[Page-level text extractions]
=======
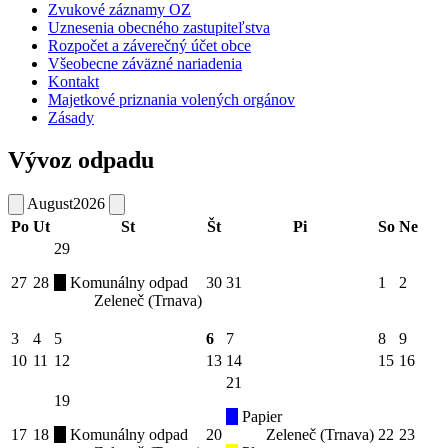
Zvukové záznamy OZ
Uznesenia obecného zastupiteľstva
Rozpočet a záverečný účet obce
Všeobecne záväzné nariadenia
Kontakt
Majetkové priznania volených orgánov
Zásady
Vývoz odpadu
August
2026
Po
Ut
St
Št
Pi
So
Ne
29
27
28
Komunálny odpad
30
31
1
2
Zeleneč (Trnava)
3
4
5
6
7
8
9
10
11
12
13
14
15
16
21
19
Papier
17
18
Komunálny odpad
20
Zeleneč (Trnava)
22
23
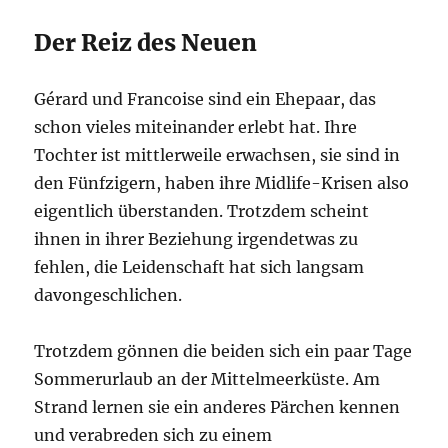
Der Reiz des Neuen
Gérard und Francoise sind ein Ehepaar, das
schon vieles miteinander erlebt hat. Ihre
Tochter ist mittlerweile erwachsen, sie sind in
den Fünfzigern, haben ihre Midlife-Krisen also
eigentlich überstanden. Trotzdem scheint
ihnen in ihrer Beziehung irgendetwas zu
fehlen, die Leidenschaft hat sich langsam
davongeschlichen.
Trotzdem gönnen die beiden sich ein paar Tage
Sommerurlaub an der Mittelmeerküste. Am
Strand lernen sie ein anderes Pärchen kennen
und verabreden sich zu einem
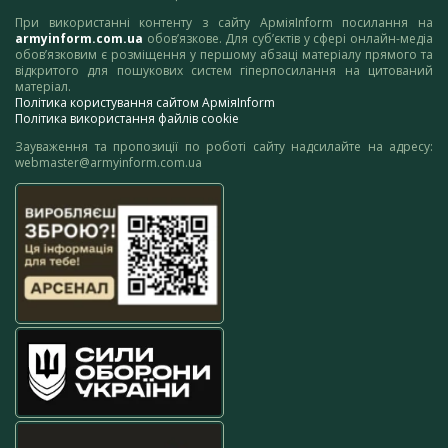
При використанні контенту з сайту АрміяInform посилання на
armyinform.com.ua
обов’язкове. Для суб’єктів у сфері онлайн-медіа
обов’язковим є розміщення у першому абзаці матеріалу прямого та
відкритого для пошукових систем гіперпосилання на цитований
матеріал.
Політика користування сайтом АрміяInform
Політика використання файлів cookie
Зауваження та пропозиції по роботі сайту надсилайте на адресу:
webmaster@armyinform.com.ua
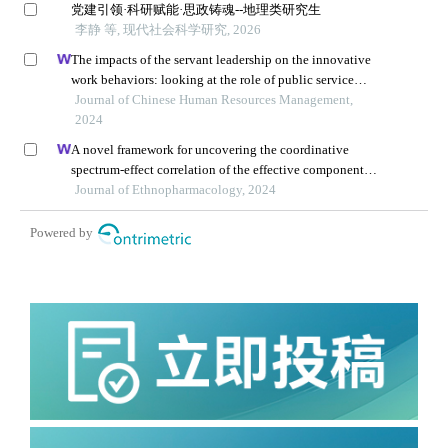
党建引领·科研赋能·思政铸魂--地理类研究生
李静 等, 现代社会科学研究, 2026
The impacts of the servant leadership on the innovative
work behaviors: looking at the role of public service
motivation and employee engagement
Journal of Chinese Human Resources Management,
2024
A novel framework for uncovering the coordinative
spectrum-effect correlation of the effective components
of yangyin tongnao granules on cerebral ischemia-
Journal of Ethnopharmacology, 2024
reperfusion injury in rats
Powered by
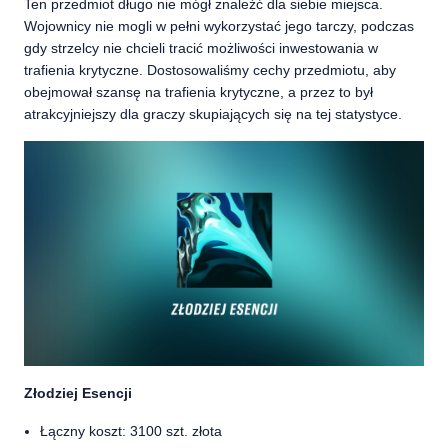
Ten przedmiot długo nie mógł znaleźć dla siebie miejsca.
Wojownicy nie mogli w pełni wykorzystać jego tarczy, podczas
gdy strzelcy nie chcieli tracić możliwości inwestowania w
trafienia krytyczne. Dostosowaliśmy cechy przedmiotu, aby
obejmował szansę na trafienia krytyczne, a przez to był
atrakcyjniejszy dla graczy skupiających się na tej statystyce.
Złodziej Esencji
Łączny koszt: 3100 szt. złota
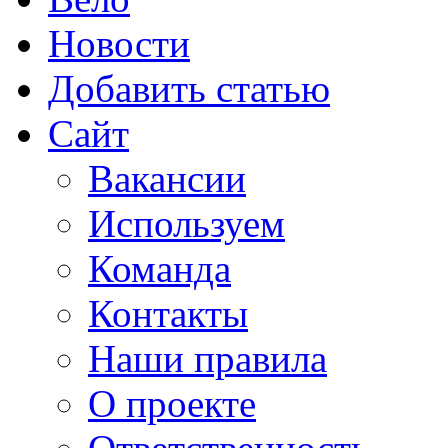
Новости
Добавить статью
Сайт
Вакансии
Используем
Команда
Контакты
Наши правила
О проекте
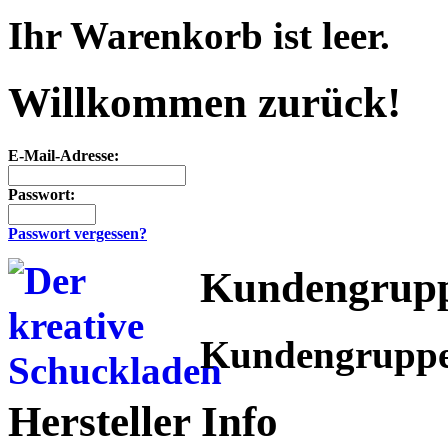
Ihr Warenkorb ist leer.
Willkommen zurück!
E-Mail-Adresse:
Passwort:
Passwort vergessen?
Kundengrup
Kundengrupp
Hersteller Info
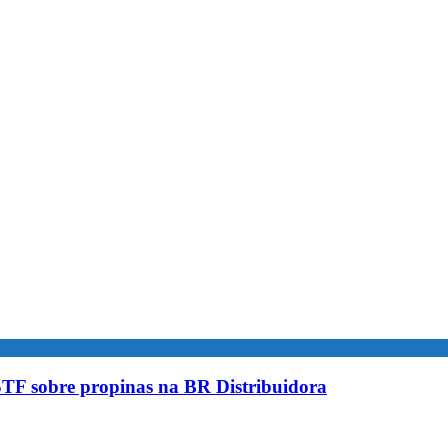
STF sobre propinas na BR Distribuidora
=======
◆ TO DO: Return the preceding entries exactly, each word as given, but leave out any picture.

◆ SOLUTION TO THIS PROBLEM:
Zvukové záznamy OZ
Uznesenia obecného zastupiteľstva
Rozpočet a záverečný účet obce
Všeobecne záväzné nariadenia
Kontakt
Majetkové priznania volených orgánov
Zásady
Vývoz odpadu
August
2026
Po
Ut
St
Št
Pi
So
Ne
29
27
28
Komunálny odpad
30
31
1
2
Zeleneč (Trnava)
3
4
5
6
7
8
9
10
11
12
13
14
15
16
21
19
Papier
17
18
Komunálny odpad
20
Zeleneč (Trnava)
22
23
Der Reiz des Neuen
Gérard und Francoise sind ein Ehepaar, das
schon vieles miteinander erlebt hat. Ihre
Tochter ist mittlerweile erwachsen, sie sind in
den Fünfzigern, haben ihre Midlife-Krisen also
eigentlich überstanden. Trotzdem scheint
ihnen in ihrer Beziehung irgendetwas zu
fehlen, die Leidenschaft hat sich langsam
davongeschlichen.
Trotzdem gönnen die beiden sich ein paar Tage
Sommerurlaub an der Mittelmeerküste. Am
Strand lernen sie ein anderes Pärchen kennen
und verabreden sich zu einem
При використанні контенту з сайту АрміяInform посилання на
armyinform.com.ua
обов’язкове. Для суб’єктів у сфері онлайн-медіа
обов’язковим є розміщення у першому абзаці матеріалу прямого та
відкритого для пошукових систем гіперпосилання на цитований
матеріал.
Політика користування сайтом АрміяInform
Політика використання файлів cookie
Зауваження та пропозиції по роботі сайту надсилайте на адресу:
webmaster@armyinform.com.ua
党建引领·科研赋能·思政铸魂--地理类研究生
李静 等, 现代社会科学研究, 2026
The impacts of the servant leadership on the innovative
work behaviors: looking at the role of public service
motivation and employee engagement
Journal of Chinese Human Resources Management,
2024
A novel framework for uncovering the coordinative
spectrum-effect correlation of the effective components
of yangyin tongnao granules on cerebral ischemia-
Journal of Ethnopharmacology, 2024
reperfusion injury in rats
Powered by
Ten przedmiot długo nie mógł znaleźć dla siebie miejsca.
Wojownicy nie mogli w pełni wykorzystać jego tarczy, podczas
gdy strzelcy nie chcieli tracić możliwości inwestowania w
trafienia krytyczne. Dostosowaliśmy cechy przedmiotu, aby
obejmował szansę na trafienia krytyczne, a przez to był
atrakcyjniejszy dla graczy skupiających się na tej statystyce.
Złodziej Esencji
Łączny koszt: 3100 szt. złota
Новости
Добавить статью
Сайт
Вакансии
Используем
Команда
Контакты
Наши правила
О проекте
Ihr Warenkorb ist leer.
Willkommen zurück!
E-Mail-Adresse:
Passwort:
Passwort vergessen?
Kundengrup
Kundengrupp
Hersteller Info
STF sobre propinas na BR Distribuidora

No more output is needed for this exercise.